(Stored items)
........
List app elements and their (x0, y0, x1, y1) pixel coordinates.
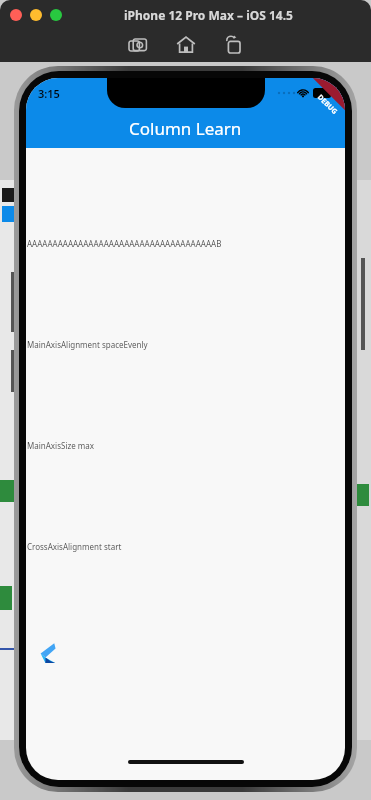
button[interactable]: Close (10, 9, 22, 21)
button[interactable]: Rotate (221, 32, 247, 58)
button[interactable]: Maximize (50, 9, 62, 21)
button[interactable]: Screenshot (125, 32, 151, 58)
staticText: MainAxisSize max (27, 440, 94, 451)
staticText: AAAAAAAAAAAAAAAAAAAAAAAAAAAAAAAAAAAAAB (27, 238, 222, 249)
button[interactable]: Minimize (30, 9, 42, 21)
staticText: iPhone 12 Pro Max – iOS 14.5 (124, 7, 293, 23)
staticText: MainAxisAlignment spaceEvenly (27, 339, 148, 350)
staticText: Column Learn (129, 117, 242, 140)
button[interactable]: CrossAxisAlignment start (26, 541, 345, 552)
button[interactable]: MainAxisSize max (26, 440, 345, 451)
staticText: 3:15 (38, 86, 60, 101)
button[interactable] (34, 642, 56, 664)
button[interactable]: MainAxisAlignment spaceEvenly (26, 339, 345, 350)
staticText: CrossAxisAlignment start (27, 541, 122, 552)
staticText: DEBUG (315, 93, 340, 117)
button[interactable]: AAAAAAAAAAAAAAAAAAAAAAAAAAAAAAAAAAAAAB (26, 238, 345, 249)
button[interactable]: Home (173, 32, 199, 58)
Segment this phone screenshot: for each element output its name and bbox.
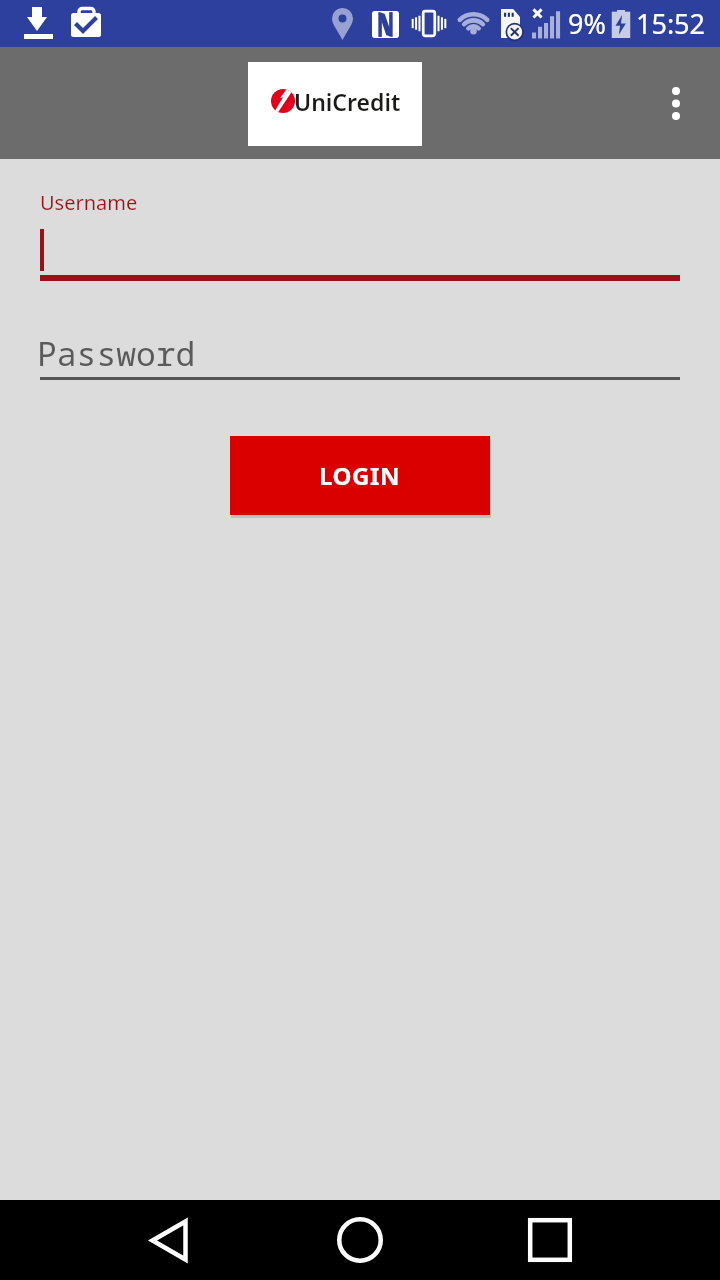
button[interactable]: Home bbox=[320, 1200, 400, 1280]
button[interactable]: Recents bbox=[510, 1200, 590, 1280]
staticText: 15:52 bbox=[636, 5, 706, 42]
button[interactable]: Back bbox=[129, 1200, 209, 1280]
button[interactable]: Password bbox=[40, 320, 680, 380]
staticText: Password bbox=[37, 331, 196, 376]
staticText: UniCredit bbox=[294, 86, 401, 117]
staticText: 9% bbox=[568, 5, 606, 42]
staticText: Username bbox=[40, 189, 138, 216]
button[interactable]: Username bbox=[40, 182, 680, 281]
button[interactable]: LOGIN bbox=[230, 436, 490, 515]
staticText: LOGIN bbox=[319, 459, 401, 492]
button[interactable]: More options bbox=[644, 71, 708, 135]
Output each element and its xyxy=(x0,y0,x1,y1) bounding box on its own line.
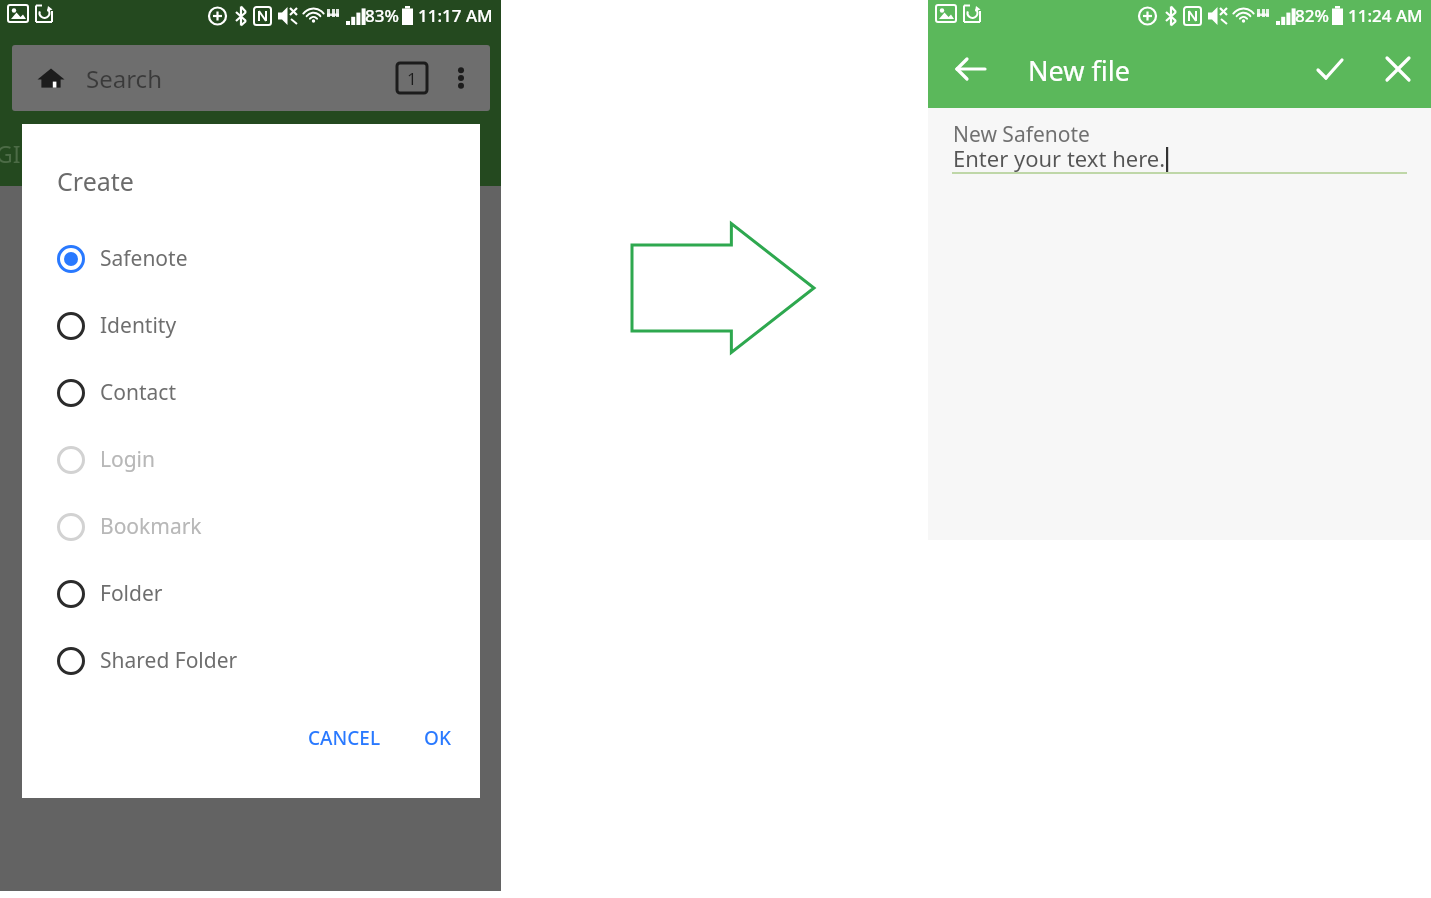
button[interactable]: Safenote xyxy=(22,225,480,292)
staticText: Folder xyxy=(100,579,163,608)
button[interactable]: CANCEL xyxy=(286,716,402,760)
staticText: 1 xyxy=(407,67,417,90)
button[interactable]: Bookmark xyxy=(22,493,480,560)
button[interactable]: Cancel xyxy=(1373,44,1423,94)
staticText: 11:17 AM xyxy=(418,4,493,27)
staticText: Search xyxy=(86,62,162,95)
staticText: GIN xyxy=(0,138,39,169)
button[interactable]: Shared Folder xyxy=(22,627,480,694)
staticText: New file xyxy=(1028,52,1130,89)
button[interactable]: Identity xyxy=(22,292,480,359)
staticText: New Safenote xyxy=(953,120,1090,149)
staticText: Safenote xyxy=(100,244,188,273)
button[interactable]: OK xyxy=(412,716,462,760)
other: Home xyxy=(36,63,66,93)
staticText: Create xyxy=(57,164,134,198)
staticText: Enter your text here. xyxy=(953,143,1166,173)
staticText: Bookmark xyxy=(100,512,202,541)
staticText: 11:24 AM xyxy=(1348,4,1423,27)
button[interactable]: Folder xyxy=(22,560,480,627)
staticText: Contact xyxy=(100,378,176,407)
button[interactable]: 1 xyxy=(396,62,428,94)
button[interactable]: Confirm xyxy=(1305,44,1355,94)
staticText: Login xyxy=(100,445,156,474)
staticText: OK xyxy=(424,725,451,751)
button[interactable]: Contact xyxy=(22,359,480,426)
button[interactable]: Login xyxy=(22,426,480,493)
staticText: 82% xyxy=(1295,4,1329,27)
button[interactable]: Home xyxy=(12,45,490,111)
staticText: Shared Folder xyxy=(100,646,238,675)
staticText: Identity xyxy=(100,311,177,340)
staticText: 83% xyxy=(365,4,399,27)
staticText: CANCEL xyxy=(308,725,381,751)
button[interactable]: Back xyxy=(946,44,996,94)
button[interactable]: More options xyxy=(444,61,478,95)
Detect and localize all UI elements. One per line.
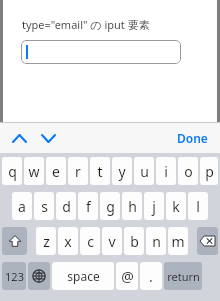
staticText: space (67, 268, 100, 284)
button[interactable]: p (200, 157, 218, 185)
staticText: t (97, 162, 103, 181)
button[interactable]: t (90, 157, 110, 185)
staticText: v (108, 232, 116, 251)
button[interactable]: d (56, 192, 76, 220)
button[interactable]: z (36, 227, 56, 255)
button[interactable]: . (140, 262, 162, 290)
button[interactable]: s (34, 192, 54, 220)
button[interactable]: b (124, 227, 144, 255)
staticText: n (152, 232, 161, 251)
staticText: b (130, 232, 139, 251)
button[interactable]: q (2, 157, 22, 185)
button[interactable]: l (188, 192, 208, 220)
staticText: u (140, 162, 149, 181)
staticText: w (28, 162, 40, 181)
staticText: l (196, 197, 200, 216)
button[interactable]: j (144, 192, 164, 220)
staticText: i (164, 162, 168, 181)
button[interactable]: e (46, 157, 66, 185)
staticText: g (106, 197, 115, 216)
button[interactable]: v (102, 227, 122, 255)
staticText: type="email" の iput 要素 (22, 17, 150, 32)
staticText: r (75, 162, 81, 181)
staticText: d (62, 197, 71, 216)
staticText: Done (177, 130, 208, 146)
button[interactable]: return (164, 262, 202, 290)
button[interactable]: space (52, 262, 114, 290)
button[interactable]: x (58, 227, 78, 255)
staticText: x (64, 232, 72, 251)
button[interactable]: 123 (2, 262, 26, 290)
button[interactable]: a (12, 192, 32, 220)
button[interactable]: Shift (2, 227, 27, 255)
staticText: o (184, 162, 193, 181)
staticText: f (86, 197, 91, 216)
button[interactable]: k (166, 192, 186, 220)
staticText: q (8, 162, 17, 181)
button[interactable]: Change keyboard (28, 262, 50, 290)
button[interactable]: m (168, 227, 188, 255)
button[interactable]: r (68, 157, 88, 185)
button[interactable]: y (112, 157, 132, 185)
staticText: k (172, 197, 180, 216)
staticText: p (205, 162, 214, 181)
staticText: s (41, 197, 48, 216)
button[interactable]: i (156, 157, 176, 185)
button[interactable]: Previous field (8, 126, 30, 150)
button[interactable]: c (80, 227, 100, 255)
staticText: e (52, 162, 60, 181)
staticText: j (152, 197, 156, 216)
button[interactable]: Next field (37, 126, 59, 150)
staticText: a (18, 197, 26, 216)
staticText: z (43, 232, 50, 251)
button[interactable]: f (78, 192, 98, 220)
button[interactable]: @ (116, 262, 138, 290)
staticText: @ (121, 267, 134, 286)
button[interactable]: w (24, 157, 44, 185)
button[interactable]: h (122, 192, 142, 220)
button[interactable]: Done (173, 126, 212, 150)
staticText: m (171, 232, 185, 251)
button[interactable]: Delete (197, 227, 218, 255)
button[interactable]: u (134, 157, 154, 185)
staticText: h (128, 197, 137, 216)
staticText: 123 (5, 269, 24, 284)
button[interactable]: o (178, 157, 198, 185)
button[interactable]: g (100, 192, 120, 220)
button[interactable]: n (146, 227, 166, 255)
staticText: y (118, 162, 126, 181)
staticText: c (87, 232, 94, 251)
staticText: return (167, 269, 200, 284)
button[interactable] (21, 40, 181, 64)
staticText: . (149, 267, 153, 286)
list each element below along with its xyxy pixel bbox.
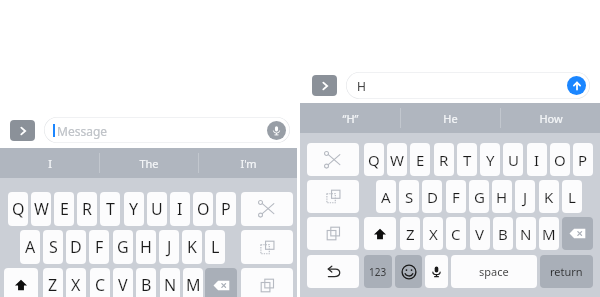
........
■ Prompt
Your answer should be a number only: the count of lines above in which the string "elements" appears.

■ Output below
2